_What you will do_
Filter the entries below, keeping only lines with the word "size".

━━━ Records provided ━━━

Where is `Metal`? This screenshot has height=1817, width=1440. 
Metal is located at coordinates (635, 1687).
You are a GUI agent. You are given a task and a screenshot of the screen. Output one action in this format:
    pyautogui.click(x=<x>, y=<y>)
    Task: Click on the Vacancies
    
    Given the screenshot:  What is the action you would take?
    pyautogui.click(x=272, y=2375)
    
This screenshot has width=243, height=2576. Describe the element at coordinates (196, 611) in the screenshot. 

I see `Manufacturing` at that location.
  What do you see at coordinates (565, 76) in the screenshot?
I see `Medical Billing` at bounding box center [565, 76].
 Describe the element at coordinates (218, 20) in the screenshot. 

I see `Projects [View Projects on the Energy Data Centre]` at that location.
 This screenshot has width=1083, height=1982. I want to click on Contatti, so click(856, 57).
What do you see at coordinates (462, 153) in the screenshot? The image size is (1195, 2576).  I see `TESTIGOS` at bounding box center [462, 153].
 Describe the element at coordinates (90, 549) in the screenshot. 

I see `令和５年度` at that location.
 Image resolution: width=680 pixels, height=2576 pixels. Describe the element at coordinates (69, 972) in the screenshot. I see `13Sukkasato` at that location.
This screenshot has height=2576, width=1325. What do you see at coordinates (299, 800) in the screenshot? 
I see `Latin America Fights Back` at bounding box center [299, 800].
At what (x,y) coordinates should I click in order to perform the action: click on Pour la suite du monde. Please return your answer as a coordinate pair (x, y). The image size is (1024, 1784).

━━━

_The answer_
What do you see at coordinates (462, 153) in the screenshot? The image size is (1195, 2576).  I see `TESTIGOS` at bounding box center [462, 153].
At what (x,y) coordinates should I click in order to perform the action: click on Pour la suite du monde. Please return your answer as a coordinate pair (x, y). The image size is (1024, 1784).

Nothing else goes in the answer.